REQUIREMENT
Every record gets copied exactly, and no picture goes with it.

RECORDS FOR THE TASK
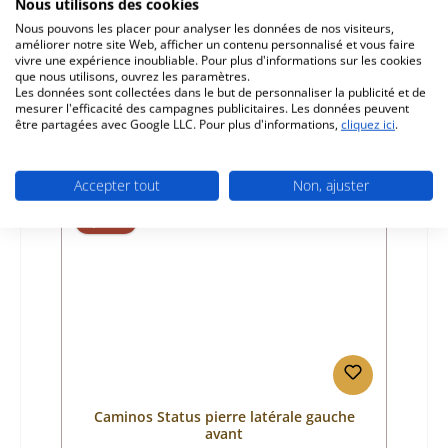
Nous utilisons des cookies
Référence du produit:
01005805
Nous pouvons les placer pour analyser les données de nos visiteurs,
améliorer notre site Web, afficher un contenu personnalisé et vous faire
Fabricant:
Caminos
vivre une expérience inoubliable. Pour plus d'informations sur les cookies
que nous utilisons, ouvrez les paramètres.
Prix régulier :
27,29 €
Les données sont collectées dans le but de personnaliser la publicité et de
plus disponible, production arrêtée
mesurer l'efficacité des campagnes publicitaires. Les données peuvent
être partagées avec Google LLC. Pour plus d'informations,
cliquez ici
.
Détails
Accepter tout
Non, ajuster
Épuisé
Caminos Status pierre latérale gauche
avant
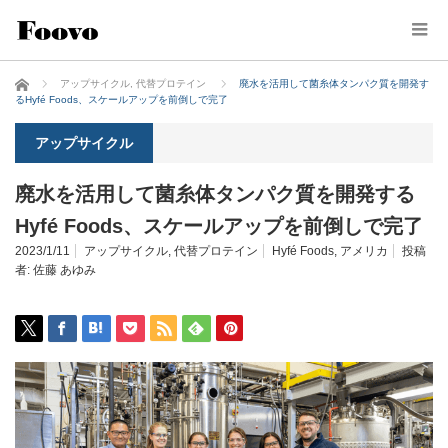
ホーム
アップサイクル
,
代替プロテイン
廃水を活用して菌糸体タンパク質を開発す
るHyfé Foods、スケールアップを前倒しで完了
アップサイクル
廃水を活用して菌糸体タンパク質を開発する
Hyfé Foods、スケールアップを前倒しで完了
2023/1/11
アップサイクル
,
代替プロテイン
Hyfé Foods
,
アメリカ
投稿
者:
佐藤 あゆみ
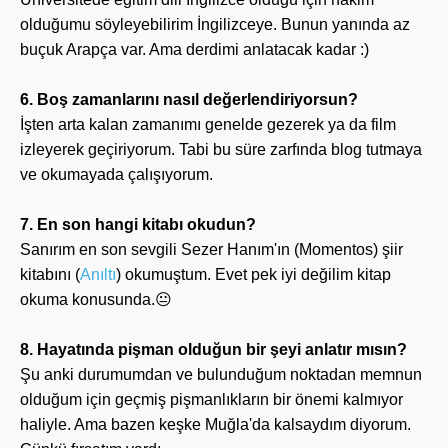
olduğumu söyleyebilirim İngilizceye. Bunun yanında az
buçuk Arapça var. Ama derdimi anlatacak kadar :)
6. Boş zamanlarını nasıl değerlendiriyorsun?
İşten arta kalan zamanımı genelde gezerek ya da film
izleyerek geçiriyorum. Tabi bu süre zarfında blog tutmaya
ve okumayada çalışıyorum.
7. En son hangi kitabı okudun?
Sanırım en son sevgili Sezer Hanım'ın (Momentos) şiir
kitabını (
Anıltı
) okumuştum. Evet pek iyi değilim kitap
okuma konusunda.😐
8. Hayatında pişman olduğun bir şeyi anlatır mısın?
Şu anki durumumdan ve bulunduğum noktadan memnun
olduğum için geçmiş pişmanlıkların bir önemi kalmıyor
haliyle. Ama bazen keşke Muğla'da kalsaydım diyorum.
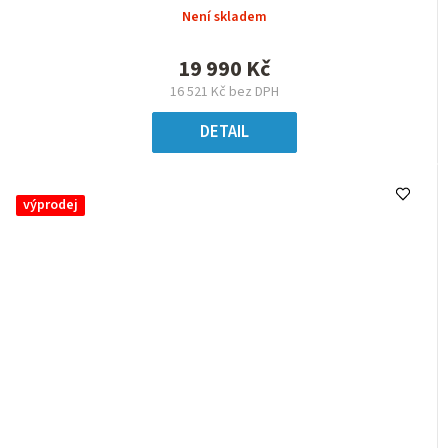
Není skladem
19 990 Kč
16 521 Kč bez DPH
DETAIL
výprodej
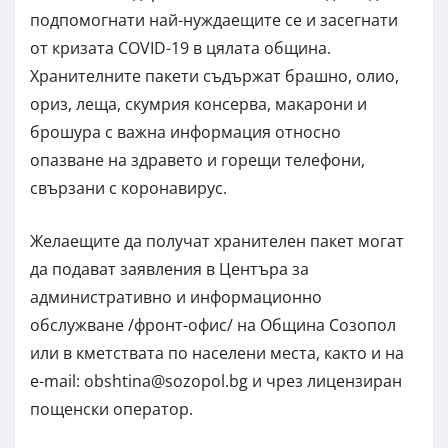
подпомогнати най-нуждаещите се и засегнати
от кризата COVID-19 в цялата община.
Хранителните пакети съдържат брашно, олио,
ориз, леща, скумрия консерва, макарони и
брошура с важна информация относно
опазване на здравето и горещи телефони,
свързани с коронавирус.
Желаещите да получат хранителен пакет могат
да подават заявления в Центъра за
административно и информационно
обслужване /фронт-офис/ на Община Созопол
или в кметствата по населени места, както и на
е-mail:
obshtina@sozopol.bg
и чрез лицензиран
пощенски оператор.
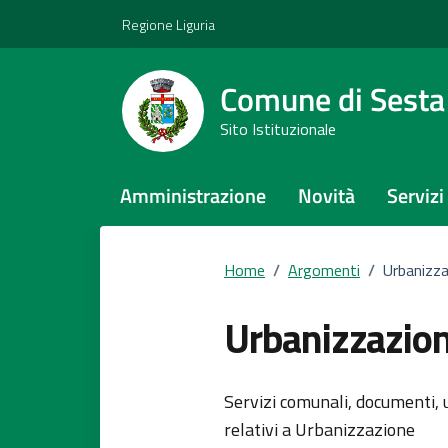
Vai ai contenuti
Vai al footer
Regione Liguria
Comune di Sest
Sito Istituzionale
Amministrazione
Novità
Servizi
Home
/
Argomenti
/
Urbanizz
Urbanizzazio
Dettagli del
Servizi comunali, documenti, u
relativi a Urbanizzazione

REPLY
Nous utilisons des cookies
Référence du produit:
01005805
Nous pouvons les placer pour analyser les données de nos visiteurs,
améliorer notre site Web, afficher un contenu personnalisé et vous faire
Fabricant:
Caminos
vivre une expérience inoubliable. Pour plus d'informations sur les cookies
que nous utilisons, ouvrez les paramètres.
Prix régulier :
27,29 €
Les données sont collectées dans le but de personnaliser la publicité et de
plus disponible, production arrêtée
mesurer l'efficacité des campagnes publicitaires. Les données peuvent
être partagées avec Google LLC. Pour plus d'informations,
cliquez ici
.
Détails
Accepter tout
Non, ajuster
Épuisé
Caminos Status pierre latérale gauche
avant
ホーム
アップサイクル
,
代替プロテイン
廃水を活用して菌糸体タンパク質を開発す
るHyfé Foods、スケールアップを前倒しで完了
アップサイクル
廃水を活用して菌糸体タンパク質を開発する
Hyfé Foods、スケールアップを前倒しで完了
2023/1/11
アップサイクル
,
代替プロテイン
Hyfé Foods
,
アメリカ
投稿
者:
佐藤 あゆみ
olduğumu söyleyebilirim İngilizceye. Bunun yanında az
buçuk Arapça var. Ama derdimi anlatacak kadar :)
6. Boş zamanlarını nasıl değerlendiriyorsun?
İşten arta kalan zamanımı genelde gezerek ya da film
izleyerek geçiriyorum. Tabi bu süre zarfında blog tutmaya
ve okumayada çalışıyorum.
7. En son hangi kitabı okudun?
Sanırım en son sevgili Sezer Hanım'ın (Momentos) şiir
kitabını (
Anıltı
) okumuştum. Evet pek iyi değilim kitap
okuma konusunda.😐
8. Hayatında pişman olduğun bir şeyi anlatır mısın?
Şu anki durumumdan ve bulunduğum noktadan memnun
olduğum için geçmiş pişmanlıkların bir önemi kalmıyor
haliyle. Ama bazen keşke Muğla'da kalsaydım diyorum.
Není skladem
19 990 Kč
16 521 Kč bez DPH
DETAIL
výprodej
подпомогнати най-нуждаещите се и засегнати
от кризата COVID-19 в цялата община.
Хранителните пакети съдържат брашно, олио,
ориз, леща, скумрия консерва, макарони и
брошура с важна информация относно
опазване на здравето и горещи телефони,
свързани с коронавирус.
Желаещите да получат хранителен пакет могат
да подават заявления в Центъра за
административно и информационно
обслужване /фронт-офис/ на Община Созопол
или в кметствата по населени места, както и на
е-mail:
obshtina@sozopol.bg
и чрез лицензиран
пощенски оператор.
Vai ai contenuti
Vai al footer
Regione Liguria
Comune di Sest
Sito Istituzionale
Amministrazione
Novità
Servizi
Home
/
Argomenti
/
Urbanizz
Urbanizzazio
Dettagli del
Servizi comunali, documenti, u
relativi a Urbanizzazione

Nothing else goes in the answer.